Nanograting-Based Dynamic Structural Colors Using Heterogeneous Materials

Highlights A 2.5-dimensional dynamic structural color based on nanogratings of heterogeneous materials was proposed by interweaving a pH-responsive hydrogel with IP-L photoresist. The nanogrid structures exhibit brilliant tuneable structural color, high sensitivity, and ultrafast recovery speeds in response to pH. The 4D printing-based grayscale design approach was proposed for the patterned encoding and array printing of dynamic structural colors, promoting their application in patterned printing, information encryption, and microfluidic chip sensing. Dynamic structural colors can change in response to different environmental stimuli. This ability remains effective even when the size of the species responsible for the structural color is reduced to a few micrometers, providing a promising sensing mechanism for solving microenvironmental sensing problems in micro-robotics and microfluidics.

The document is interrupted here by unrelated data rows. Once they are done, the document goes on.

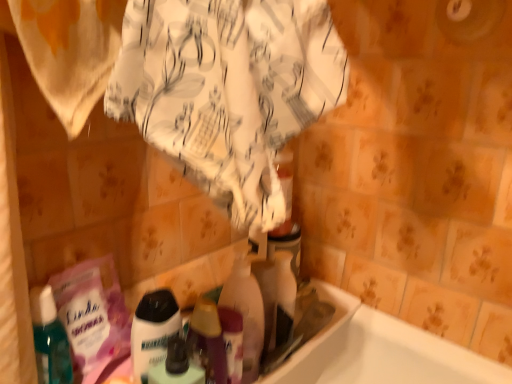 What do you see at coordinates (276, 297) in the screenshot?
I see `translucent plastic bottle at center, the 1th cleaning product positioned from the right` at bounding box center [276, 297].

The width and height of the screenshot is (512, 384). Identify the location of translucent plastic bottle at center, which is the 3th cleaning product in right-to-left order. (153, 331).

This screenshot has width=512, height=384. Describe the element at coordinates (246, 313) in the screenshot. I see `translucent plastic bottle at center, which is counted as the second cleaning product, starting from the left` at that location.

I want to click on translucent plastic bottle at center, the third cleaning product viewed from the left, so click(276, 297).

Is point (274, 268) closer to camera compared to point (247, 336)?

No, (274, 268) is further to viewer.

Is translucent plastic bottle at center, the third cleaning product viewed from the left, oriented towards translucent plastic bottle at center, arranged as the second cleaning product when viewed from the right?

No, translucent plastic bottle at center, the third cleaning product viewed from the left, is not turned towards translucent plastic bottle at center, arranged as the second cleaning product when viewed from the right.

Do you think translucent plastic bottle at center, the third cleaning product viewed from the left, is within translucent plastic bottle at center, arranged as the second cleaning product when viewed from the right, or outside of it?

translucent plastic bottle at center, the third cleaning product viewed from the left, lies outside translucent plastic bottle at center, arranged as the second cleaning product when viewed from the right.

Is translucent plastic bottle at center, the 1th cleaning product positioned from the right, wider than translucent plastic bottle at center, which is counted as the second cleaning product, starting from the left?

Yes, translucent plastic bottle at center, the 1th cleaning product positioned from the right, is wider than translucent plastic bottle at center, which is counted as the second cleaning product, starting from the left.

Considering their positions, is translucent plastic bottle at center, the 1th cleaning product in the left-to-right sequence, located in front of or behind translucent plastic bottle at center, which is counted as the second cleaning product, starting from the left?

Clearly, translucent plastic bottle at center, the 1th cleaning product in the left-to-right sequence, is in front of translucent plastic bottle at center, which is counted as the second cleaning product, starting from the left.

Is point (146, 382) in front of point (243, 370)?

Yes.

How far apart are translucent plastic bottle at center, the 1th cleaning product in the left-to-right sequence, and translucent plastic bottle at center, arranged as the second cleaning product when viewed from the right?

The distance of translucent plastic bottle at center, the 1th cleaning product in the left-to-right sequence, from translucent plastic bottle at center, arranged as the second cleaning product when viewed from the right, is 4.91 inches.

Which cleaning product is the 1st one when counting from the back of the translucent plastic bottle at center, the 1th cleaning product in the left-to-right sequence? Please provide its 2D coordinates.

[(246, 313)]

From a real-world perspective, between translucent plastic bottle at center, the 1th cleaning product in the left-to-right sequence, and translucent plastic bottle at center, the third cleaning product viewed from the left, who is vertically lower?

translucent plastic bottle at center, the third cleaning product viewed from the left.

Who is taller, translucent plastic bottle at center, the 1th cleaning product in the left-to-right sequence, or translucent plastic bottle at center, the 1th cleaning product positioned from the right?

translucent plastic bottle at center, the 1th cleaning product in the left-to-right sequence, is taller.

In terms of width, does translucent plastic bottle at center, the 1th cleaning product in the left-to-right sequence, look wider or thinner when compared to translucent plastic bottle at center, the third cleaning product viewed from the left?

Clearly, translucent plastic bottle at center, the 1th cleaning product in the left-to-right sequence, has less width compared to translucent plastic bottle at center, the third cleaning product viewed from the left.

Considering the sizes of translucent plastic bottle at center, which is the 3th cleaning product in right-to-left order, and translucent plastic bottle at center, the third cleaning product viewed from the left, in the image, is translucent plastic bottle at center, which is the 3th cleaning product in right-to-left order, bigger or smaller than translucent plastic bottle at center, the third cleaning product viewed from the left,?

translucent plastic bottle at center, which is the 3th cleaning product in right-to-left order, is smaller than translucent plastic bottle at center, the third cleaning product viewed from the left.

Which point is more distant from viewer, (254, 334) or (166, 289)?

The point (166, 289) is farther.

Can you confirm if translucent plastic bottle at center, which is counted as the second cleaning product, starting from the left, is shorter than translucent plastic bottle at center, which is the 3th cleaning product in right-to-left order?

Incorrect, the height of translucent plastic bottle at center, which is counted as the second cleaning product, starting from the left, does not fall short of that of translucent plastic bottle at center, which is the 3th cleaning product in right-to-left order.

From the image's perspective, is translucent plastic bottle at center, which is counted as the second cleaning product, starting from the left, positioned above or below translucent plastic bottle at center, the 1th cleaning product in the left-to-right sequence?

Clearly, from the image's perspective, translucent plastic bottle at center, which is counted as the second cleaning product, starting from the left, is above translucent plastic bottle at center, the 1th cleaning product in the left-to-right sequence.

Consider the image. From a real-world perspective, is translucent plastic bottle at center, which is counted as the second cleaning product, starting from the left, positioned above or below translucent plastic bottle at center, which is the 3th cleaning product in right-to-left order?

Clearly, from a real-world perspective, translucent plastic bottle at center, which is counted as the second cleaning product, starting from the left, is above translucent plastic bottle at center, which is the 3th cleaning product in right-to-left order.

Is translucent plastic bottle at center, the 1th cleaning product positioned from the right, not inside translucent plastic bottle at center, which is the 3th cleaning product in right-to-left order?

Indeed, translucent plastic bottle at center, the 1th cleaning product positioned from the right, is completely outside translucent plastic bottle at center, which is the 3th cleaning product in right-to-left order.

Are translucent plastic bottle at center, the third cleaning product viewed from the left, and translucent plastic bottle at center, the 1th cleaning product in the left-to-right sequence, located far from each other?

That's not correct — translucent plastic bottle at center, the third cleaning product viewed from the left, is a little close to translucent plastic bottle at center, the 1th cleaning product in the left-to-right sequence.

From a real-world perspective, is translucent plastic bottle at center, the third cleaning product viewed from the left, under translucent plastic bottle at center, which is the 3th cleaning product in right-to-left order?

Yes, from a real-world perspective, translucent plastic bottle at center, the third cleaning product viewed from the left, is below translucent plastic bottle at center, which is the 3th cleaning product in right-to-left order.

Considering the relative sizes of translucent plastic bottle at center, the third cleaning product viewed from the left, and translucent plastic bottle at center, which is the 3th cleaning product in right-to-left order, in the image provided, is translucent plastic bottle at center, the third cleaning product viewed from the left, smaller than translucent plastic bottle at center, which is the 3th cleaning product in right-to-left order,?

Actually, translucent plastic bottle at center, the third cleaning product viewed from the left, might be larger than translucent plastic bottle at center, which is the 3th cleaning product in right-to-left order.

Does translucent plastic bottle at center, which is counted as the second cleaning product, starting from the left, lie behind translucent plastic bottle at center, the 1th cleaning product positioned from the right?

No, translucent plastic bottle at center, which is counted as the second cleaning product, starting from the left, is in front of translucent plastic bottle at center, the 1th cleaning product positioned from the right.

Considering the relative sizes of translucent plastic bottle at center, arranged as the second cleaning product when viewed from the right, and translucent plastic bottle at center, the 1th cleaning product positioned from the right, in the image provided, is translucent plastic bottle at center, arranged as the second cleaning product when viewed from the right, wider than translucent plastic bottle at center, the 1th cleaning product positioned from the right,?

In fact, translucent plastic bottle at center, arranged as the second cleaning product when viewed from the right, might be narrower than translucent plastic bottle at center, the 1th cleaning product positioned from the right.

From the image's perspective, is translucent plastic bottle at center, arranged as the second cleaning product when viewed from the right, on top of translucent plastic bottle at center, the third cleaning product viewed from the left?

Yes, from the image's perspective, translucent plastic bottle at center, arranged as the second cleaning product when viewed from the right, is above translucent plastic bottle at center, the third cleaning product viewed from the left.

This screenshot has height=384, width=512. In order to click on the 1st cleaning product in front of the translucent plastic bottle at center, the third cleaning product viewed from the left, counting from the anchor's position in this screenshot , I will do `click(246, 313)`.

Image resolution: width=512 pixels, height=384 pixels. Find the location of `cleaning product that is the 2nd object located below the translucent plastic bottle at center, which is counted as the second cleaning product, starting from the left (from the image's perspective)`. cleaning product that is the 2nd object located below the translucent plastic bottle at center, which is counted as the second cleaning product, starting from the left (from the image's perspective) is located at coordinates (153, 331).

Considering their positions, is translucent plastic bottle at center, the third cleaning product viewed from the left, positioned closer to translucent plastic bottle at center, the 1th cleaning product in the left-to-right sequence, than translucent plastic bottle at center, which is counted as the second cleaning product, starting from the left?

translucent plastic bottle at center, which is counted as the second cleaning product, starting from the left, is positioned closer to the anchor translucent plastic bottle at center, the 1th cleaning product in the left-to-right sequence.

When comparing their distances from translucent plastic bottle at center, which is the 3th cleaning product in right-to-left order, does translucent plastic bottle at center, which is counted as the second cleaning product, starting from the left, or translucent plastic bottle at center, the third cleaning product viewed from the left, seem closer?

translucent plastic bottle at center, which is counted as the second cleaning product, starting from the left, lies closer to translucent plastic bottle at center, which is the 3th cleaning product in right-to-left order, than the other object.

Estimate the real-world distances between objects in this image. Which object is further from translucent plastic bottle at center, which is counted as the second cleaning product, starting from the left, translucent plastic bottle at center, the 1th cleaning product positioned from the right, or translucent plastic bottle at center, the 1th cleaning product in the left-to-right sequence?

Among the two, translucent plastic bottle at center, the 1th cleaning product in the left-to-right sequence, is located further to translucent plastic bottle at center, which is counted as the second cleaning product, starting from the left.

Which object lies nearer to the anchor point translucent plastic bottle at center, the 1th cleaning product positioned from the right, translucent plastic bottle at center, arranged as the second cleaning product when viewed from the right, or translucent plastic bottle at center, which is the 3th cleaning product in right-to-left order?

translucent plastic bottle at center, arranged as the second cleaning product when viewed from the right, lies closer to translucent plastic bottle at center, the 1th cleaning product positioned from the right, than the other object.

From the image, which object appears to be nearer to translucent plastic bottle at center, the 1th cleaning product positioned from the right, translucent plastic bottle at center, the 1th cleaning product in the left-to-right sequence, or translucent plastic bottle at center, arranged as the second cleaning product when viewed from the right?

The object closer to translucent plastic bottle at center, the 1th cleaning product positioned from the right, is translucent plastic bottle at center, arranged as the second cleaning product when viewed from the right.

From the image, which object appears to be nearer to translucent plastic bottle at center, which is counted as the second cleaning product, starting from the left, translucent plastic bottle at center, the 1th cleaning product in the left-to-right sequence, or translucent plastic bottle at center, the 1th cleaning product positioned from the right?

translucent plastic bottle at center, the 1th cleaning product positioned from the right, is closer to translucent plastic bottle at center, which is counted as the second cleaning product, starting from the left.

Image resolution: width=512 pixels, height=384 pixels. Find the location of `cleaning product located between translucent plastic bottle at center, which is the 3th cleaning product in right-to-left order, and translucent plastic bottle at center, the third cleaning product viewed from the left, in the left-right direction`. cleaning product located between translucent plastic bottle at center, which is the 3th cleaning product in right-to-left order, and translucent plastic bottle at center, the third cleaning product viewed from the left, in the left-right direction is located at coordinates click(x=246, y=313). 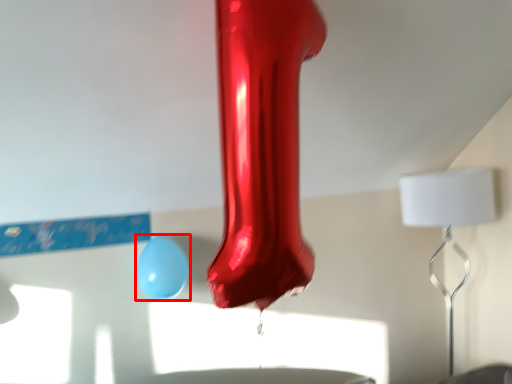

However, the lack of dynamic structural colors that can encode rapidly, easily integrate, and accurately reflect changes in physical quantities hinders their use in microscale sensing applications. Herein, we present a 2.5-dimensional dynamic structural color based on nanogratings of heterogeneous materials, which were obtained by interweaving a pH-responsive hydrogel with an IP-L photoresist. Transverse gratings printed with pH-responsive hydrogels elongated the period of longitudinal grating in the swollen state, resulting in pH-tuned structural colors at a 45° incidence. Moreover, the patterned encoding and array printing of dynamic structural colors were achieved using grayscale stripe images to accurately encode the periods and heights of the nanogrid structures. Overall, dynamic structural color networks exhibit promising potential for applications in information encryption and in situ sensing for microfluidic chips.